The view from the intersection of Summit Street and Oak Hill Avenue shows the 615 square-foot 1501 Oak Hill Ave. at left and the 925-square-foot 1503 Oak Hill Ave at right. The homes are two compact footprints on a traditionally single lot in the Brook Creek neighborhood.

Two new sleek and minimalist homes built in eastern Lawrence’s Brook Creek neighborhood are ready to join a long list of homes designed by University of Kansas students.

Since August, 15 KU architecture students participating in the Studio 804 program have been building the two new homes and will soon share them with the public. The homes — located at 1501 and 1503 Oak Hill Ave. — will be on display for prospective buyers from 9 a.m. to 2 p.m. Saturday.

“We designed homes that we found to be buildable, cost effective and — if we can say so ourselves — beautiful,” said Jared Heinzerling, one of the KU students who built the home.

photo by: Mike Yoder

Daniel Ritchie, University of Kansas fifth-year architecture student, touches up a living room wall in the 1503 Oak Hill Avenue house. The home is one of two single residence homes being completed this month by Studio 804 students. The 1503 home is 925 square feet with two bedrooms and one bath.

Studio 804 is a KU architecture class, with an associated not-for-profit corporation, that challenges a new group of students each year to design and build their own sustainable home projects from the ground up. The program has built and sold many homes in Lawrence since 1995, with the profits going back to the program.

One of the main ideas the students focused on with these new structures was building homes that are more affordable, said Emilie Printemps, a student from France who specifically came to KU for the Studio 804 program. Although affordability is listed as one of the missions of the program, last year the program built two structures on a property that was listed for $479,000.

“One of the biggest backlashes we got was last year’s home was a little on the higher side and raising (the neighborhood’s) property taxes,” Heinzerling said.

So this year before designing the homes, the students met with the Brook Creek Neighborhood Association to make sure they built structures that would fit in with the rest of the neighborhood.
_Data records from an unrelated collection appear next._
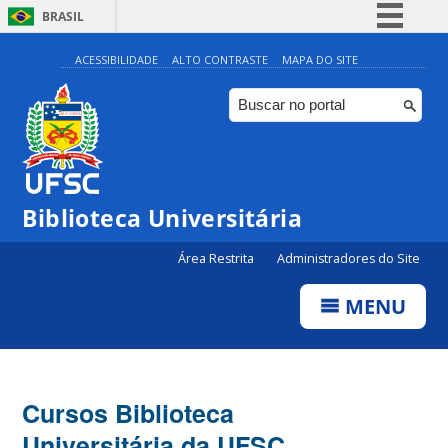
BRASIL
Simplifique!
ACESSIBILIDADE
ALTO CONTRASTE
MAPA DO SITE
Comunica BR
Participe
Acesso à informação
Legislação
Biblioteca Universitária
Canais
Área Restrita
Administradores do Site
MENU
Cursos Biblioteca
Universitária da UFSC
The students chose to build two separate homes in a more modest nature that are comparable to the rest of the community and listed them at lower prices.

The smaller home, 1501, features one bedroom, one bathroom, 615 square feet of living space and is listed for sale at $229,000. The larger home, 1503, features two bedrooms, one bathroom, 925 square feet of living space and is listed for sale at $279,000.
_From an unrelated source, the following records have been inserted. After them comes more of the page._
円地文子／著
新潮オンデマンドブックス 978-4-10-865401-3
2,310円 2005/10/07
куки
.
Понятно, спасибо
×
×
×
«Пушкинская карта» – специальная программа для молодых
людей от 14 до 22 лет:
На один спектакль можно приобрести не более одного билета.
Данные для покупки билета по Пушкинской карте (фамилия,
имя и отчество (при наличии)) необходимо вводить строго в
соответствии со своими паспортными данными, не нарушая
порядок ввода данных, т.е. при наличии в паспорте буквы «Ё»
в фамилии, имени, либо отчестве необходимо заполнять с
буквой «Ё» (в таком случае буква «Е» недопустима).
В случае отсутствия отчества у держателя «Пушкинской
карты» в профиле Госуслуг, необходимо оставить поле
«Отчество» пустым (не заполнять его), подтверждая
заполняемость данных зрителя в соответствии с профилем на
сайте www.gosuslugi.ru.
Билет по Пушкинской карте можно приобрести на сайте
The exteriors mostly use steel, which helps reflect light from the home and keep the interior cool. The students also added wood paneling, made from sassafras trees in Missouri. Printemps said the mixture of metal and wood was chosen because of efficiency, but also to match the neighborhood.

photo by: Mike Yoder

The 950-square-foot home at 1503 Oak Hill Avenue, the 2018-19 project for University of Kansas Studio 804 architecture students, is pictured Tuesday, May 14, 2019.

photo by: Mike Yoder

Sassafras siding and decking is featured in both Oak Hill Avenue houses.
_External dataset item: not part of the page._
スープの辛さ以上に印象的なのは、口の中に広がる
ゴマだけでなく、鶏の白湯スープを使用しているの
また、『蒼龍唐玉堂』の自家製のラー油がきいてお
Additionally, the minimalist design — using hard lines and boxlike structures — is based on a trend in modern home building, Heinzerling said.

“We want everything to be intentional and clean,” Heinzerling said. “We try to avoid the flash and bang of a lot of other designs and … continue the language of a simple, yet elegant, home.”

The facade of the home features a large glass wall, which serves a stylistic, functional and sustainable purpose, allowing sunlight directly into the living areas.

Printemps said the glass walls were strategically placed facing the south to make sure they would allow more sunlight into the home during the winter, when the direct sunlight comes in from the south house, and less light during the summer, when direct sunlight comes in above the house.

The walls of the structures are also thicker than those of usual homes, which will help trap heat during the winter months and cool air in the summer months. These features will help keep energy costs down.

While Heinzerling said he would not know how low of an energy bill the homes would generate on a monthly basis until someone moved in, he said previous homes in the program have electric bills as low as $17. But he noted some of those homes used solar panels, which the students did not do this year.

photo by: Mike Yoder

KU architecture students Blake Firkins, left, and Joe Libeer, right, stand in the living room of the 925-square-foot home at 1503 Oak Hill Avenue, a 2018-19 Studio 804 project.

The homes have many more features visitors will be able to see if they visit the open house, such as special doors with small slats that allow air to pass through to mitigate air movement when doors open and the kitchen countertops made from compacted recycled newspapers.

“We’re really proud of all the small details,” Heinzerling said.

photo by: Mike Yoder

The kitchen inside 1503 Oak Hill Avenue as viewed from one of the two bedrooms in the 925-square-foot house. Interior floors are of white oak.